Being a student has been such a part of my identity for so long! I haven’t taken any breaks in schooling. However, when starting this program I learned that I can push myself in ways that I didn’t think possible. The first summer of my program I spent 8 weeks on campus in Idaho doing clinical work while my husband stayed in Texas to work. I was very pregnant at the time (8-9 months) and it was lonely. School was hard and the loneliness was harder. There were so many moments where I wanted to give up and go home and be done with it. But I stayed, and now I am almost done! I also learned that I can multitask and balance different aspects of my life. I’ve made it a priority to be present as a mom when my son is awake, so naptime and after bedtime is when I get my work done. I have also worked part-time each semester (unpaid) in different clinical practicum settings. So between work, school, and being a mom, there is a lot to juggle. But it is possible!

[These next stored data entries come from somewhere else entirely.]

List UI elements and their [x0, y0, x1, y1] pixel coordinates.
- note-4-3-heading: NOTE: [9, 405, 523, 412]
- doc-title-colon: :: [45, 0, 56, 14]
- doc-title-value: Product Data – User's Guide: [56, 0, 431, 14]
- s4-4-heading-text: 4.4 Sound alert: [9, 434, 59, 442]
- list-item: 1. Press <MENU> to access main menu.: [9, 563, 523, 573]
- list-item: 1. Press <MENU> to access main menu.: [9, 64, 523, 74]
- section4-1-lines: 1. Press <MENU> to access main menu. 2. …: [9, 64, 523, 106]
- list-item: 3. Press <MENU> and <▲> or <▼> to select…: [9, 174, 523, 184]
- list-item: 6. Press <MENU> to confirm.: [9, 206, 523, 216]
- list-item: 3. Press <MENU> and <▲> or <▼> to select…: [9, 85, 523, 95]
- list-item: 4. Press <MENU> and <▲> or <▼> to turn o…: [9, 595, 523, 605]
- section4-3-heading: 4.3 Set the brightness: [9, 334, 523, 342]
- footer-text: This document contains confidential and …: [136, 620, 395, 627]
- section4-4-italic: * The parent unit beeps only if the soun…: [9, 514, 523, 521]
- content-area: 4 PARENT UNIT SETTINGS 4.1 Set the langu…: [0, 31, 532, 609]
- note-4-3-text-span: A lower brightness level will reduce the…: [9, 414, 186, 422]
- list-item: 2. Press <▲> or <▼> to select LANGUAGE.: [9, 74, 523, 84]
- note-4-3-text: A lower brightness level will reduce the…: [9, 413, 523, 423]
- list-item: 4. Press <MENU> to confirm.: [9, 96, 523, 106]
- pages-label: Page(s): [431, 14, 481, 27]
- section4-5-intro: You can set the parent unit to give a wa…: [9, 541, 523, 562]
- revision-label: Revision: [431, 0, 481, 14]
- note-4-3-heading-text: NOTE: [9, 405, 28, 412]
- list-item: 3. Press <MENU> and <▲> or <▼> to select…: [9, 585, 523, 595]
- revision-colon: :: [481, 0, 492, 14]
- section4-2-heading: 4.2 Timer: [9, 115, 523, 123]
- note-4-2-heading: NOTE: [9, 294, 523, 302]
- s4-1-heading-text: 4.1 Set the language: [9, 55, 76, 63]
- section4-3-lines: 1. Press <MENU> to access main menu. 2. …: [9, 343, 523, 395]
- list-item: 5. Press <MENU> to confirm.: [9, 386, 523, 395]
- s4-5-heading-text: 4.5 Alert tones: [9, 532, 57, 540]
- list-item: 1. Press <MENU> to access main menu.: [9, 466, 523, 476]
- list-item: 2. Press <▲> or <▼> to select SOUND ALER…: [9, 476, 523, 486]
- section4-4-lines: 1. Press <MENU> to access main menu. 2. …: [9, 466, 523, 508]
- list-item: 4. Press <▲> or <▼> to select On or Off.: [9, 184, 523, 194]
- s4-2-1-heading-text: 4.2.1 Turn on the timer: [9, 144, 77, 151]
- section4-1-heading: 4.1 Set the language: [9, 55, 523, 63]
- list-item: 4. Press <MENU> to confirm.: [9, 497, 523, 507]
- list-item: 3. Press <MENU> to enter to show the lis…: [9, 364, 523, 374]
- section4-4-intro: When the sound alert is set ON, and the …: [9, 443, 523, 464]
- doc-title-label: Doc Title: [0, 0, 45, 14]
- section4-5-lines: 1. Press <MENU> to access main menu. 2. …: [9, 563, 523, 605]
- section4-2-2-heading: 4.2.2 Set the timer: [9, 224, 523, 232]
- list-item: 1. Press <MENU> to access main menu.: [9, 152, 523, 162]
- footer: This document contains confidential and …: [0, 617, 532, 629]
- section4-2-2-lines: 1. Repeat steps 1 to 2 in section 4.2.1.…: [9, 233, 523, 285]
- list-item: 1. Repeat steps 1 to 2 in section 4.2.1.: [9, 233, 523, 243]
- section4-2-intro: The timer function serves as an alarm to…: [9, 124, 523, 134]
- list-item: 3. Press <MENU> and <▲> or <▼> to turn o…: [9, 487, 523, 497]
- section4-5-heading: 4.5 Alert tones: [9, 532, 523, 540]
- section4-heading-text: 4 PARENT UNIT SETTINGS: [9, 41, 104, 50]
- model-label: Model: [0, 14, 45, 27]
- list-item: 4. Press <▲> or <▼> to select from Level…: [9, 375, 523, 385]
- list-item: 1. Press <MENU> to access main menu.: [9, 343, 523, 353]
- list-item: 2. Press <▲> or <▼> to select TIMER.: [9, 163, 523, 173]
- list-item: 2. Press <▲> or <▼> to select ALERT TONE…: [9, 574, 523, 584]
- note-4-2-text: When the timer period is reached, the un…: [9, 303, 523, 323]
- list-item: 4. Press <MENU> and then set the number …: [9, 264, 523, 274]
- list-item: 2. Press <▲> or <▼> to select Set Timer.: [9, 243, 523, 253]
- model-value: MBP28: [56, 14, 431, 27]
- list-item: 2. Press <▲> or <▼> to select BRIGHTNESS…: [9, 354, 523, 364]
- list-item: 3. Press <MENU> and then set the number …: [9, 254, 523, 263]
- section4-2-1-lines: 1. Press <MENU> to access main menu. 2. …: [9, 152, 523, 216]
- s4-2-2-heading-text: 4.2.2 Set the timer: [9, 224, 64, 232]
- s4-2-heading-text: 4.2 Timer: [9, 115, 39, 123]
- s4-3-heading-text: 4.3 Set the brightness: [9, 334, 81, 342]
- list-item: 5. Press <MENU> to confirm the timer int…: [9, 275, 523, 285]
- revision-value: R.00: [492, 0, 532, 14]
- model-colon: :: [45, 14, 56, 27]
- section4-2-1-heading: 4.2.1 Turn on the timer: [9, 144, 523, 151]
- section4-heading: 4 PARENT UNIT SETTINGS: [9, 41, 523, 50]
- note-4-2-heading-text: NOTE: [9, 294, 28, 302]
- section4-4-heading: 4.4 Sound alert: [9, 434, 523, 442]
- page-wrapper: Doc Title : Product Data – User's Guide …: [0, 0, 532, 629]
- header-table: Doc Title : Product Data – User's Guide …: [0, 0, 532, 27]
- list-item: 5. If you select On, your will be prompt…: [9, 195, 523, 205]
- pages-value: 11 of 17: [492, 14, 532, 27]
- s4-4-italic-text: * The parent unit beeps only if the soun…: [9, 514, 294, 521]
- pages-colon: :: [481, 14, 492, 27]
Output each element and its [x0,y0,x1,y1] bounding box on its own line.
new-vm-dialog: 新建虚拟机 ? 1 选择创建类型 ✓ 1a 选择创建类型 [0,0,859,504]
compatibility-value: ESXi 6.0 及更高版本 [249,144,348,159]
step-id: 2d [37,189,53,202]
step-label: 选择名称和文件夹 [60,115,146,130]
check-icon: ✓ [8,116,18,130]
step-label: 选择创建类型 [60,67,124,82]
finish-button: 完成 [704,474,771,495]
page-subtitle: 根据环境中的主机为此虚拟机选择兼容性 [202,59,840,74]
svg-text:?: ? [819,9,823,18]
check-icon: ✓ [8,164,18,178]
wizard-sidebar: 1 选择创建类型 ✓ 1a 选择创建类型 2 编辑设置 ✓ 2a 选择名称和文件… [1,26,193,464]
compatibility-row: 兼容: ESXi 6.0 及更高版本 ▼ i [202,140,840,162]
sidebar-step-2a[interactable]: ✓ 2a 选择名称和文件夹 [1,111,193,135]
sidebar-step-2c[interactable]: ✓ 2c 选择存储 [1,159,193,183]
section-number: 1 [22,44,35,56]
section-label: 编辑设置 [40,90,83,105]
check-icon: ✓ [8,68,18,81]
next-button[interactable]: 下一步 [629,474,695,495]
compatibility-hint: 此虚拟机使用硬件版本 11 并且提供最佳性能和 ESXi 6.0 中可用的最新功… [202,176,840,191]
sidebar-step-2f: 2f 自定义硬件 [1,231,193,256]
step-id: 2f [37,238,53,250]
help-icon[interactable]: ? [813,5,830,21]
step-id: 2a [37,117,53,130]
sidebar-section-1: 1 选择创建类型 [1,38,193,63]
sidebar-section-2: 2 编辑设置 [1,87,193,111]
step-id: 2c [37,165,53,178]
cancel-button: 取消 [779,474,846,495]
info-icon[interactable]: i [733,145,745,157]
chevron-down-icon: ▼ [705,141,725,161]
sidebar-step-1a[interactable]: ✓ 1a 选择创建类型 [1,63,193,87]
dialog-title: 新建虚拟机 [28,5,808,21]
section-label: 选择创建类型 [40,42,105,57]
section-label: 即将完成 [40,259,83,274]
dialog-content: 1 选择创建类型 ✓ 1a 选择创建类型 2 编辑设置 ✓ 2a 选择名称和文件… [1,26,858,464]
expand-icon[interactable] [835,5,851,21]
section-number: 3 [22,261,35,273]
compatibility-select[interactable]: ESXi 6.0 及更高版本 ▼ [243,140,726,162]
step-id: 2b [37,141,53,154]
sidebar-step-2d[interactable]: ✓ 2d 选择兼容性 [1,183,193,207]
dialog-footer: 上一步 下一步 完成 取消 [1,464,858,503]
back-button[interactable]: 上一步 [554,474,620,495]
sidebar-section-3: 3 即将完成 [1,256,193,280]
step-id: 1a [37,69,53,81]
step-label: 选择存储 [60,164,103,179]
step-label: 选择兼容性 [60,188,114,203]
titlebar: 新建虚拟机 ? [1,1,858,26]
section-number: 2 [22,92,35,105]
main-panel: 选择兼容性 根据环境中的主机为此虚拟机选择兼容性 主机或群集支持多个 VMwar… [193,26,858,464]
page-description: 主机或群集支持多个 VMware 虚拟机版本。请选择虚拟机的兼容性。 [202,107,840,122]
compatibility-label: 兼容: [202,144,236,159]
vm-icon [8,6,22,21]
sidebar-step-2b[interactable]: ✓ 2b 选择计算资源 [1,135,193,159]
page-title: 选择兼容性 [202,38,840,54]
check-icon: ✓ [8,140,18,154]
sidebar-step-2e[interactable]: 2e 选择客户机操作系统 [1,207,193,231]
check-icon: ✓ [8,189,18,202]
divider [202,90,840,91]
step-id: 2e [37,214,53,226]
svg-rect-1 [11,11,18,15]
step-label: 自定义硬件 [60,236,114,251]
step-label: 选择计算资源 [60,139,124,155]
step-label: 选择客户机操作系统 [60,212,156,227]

What do you most enjoy about school?

This question makes me laugh because I have an actual countdown on my phone going for how many days I have left of school (forever!). But, I say that tongue-in-cheek. I have always enjoyed school and have always loved learning. It’s great that I have something to do with my brain. I hope to continue giving myself opportunities to stretch my brain after I am done. I’m required to earn continuing education hours to maintain my professional licensure, so, in that sense, I will get to keep that learning going in a structured way.

What are your current or future plans for employment or future schooling?

I’m having my second baby in August, so my immediate plan is to take a break and figure out life with the new baby and spend as much time as I need before I start to look for a job. Once I’m ready though, I plan to find a job as a pediatric SLP, either in an early intervention or school setting most likely. To become fully certified I have to work about 1200 supervised hours as a “clinical fellow,” which can be done full-time or part-time over the course of five years. At this point, my plan is to work part-time until I get certified. From there, who knows? Eventually, I’d love to take clients privately and have my own in-home practice.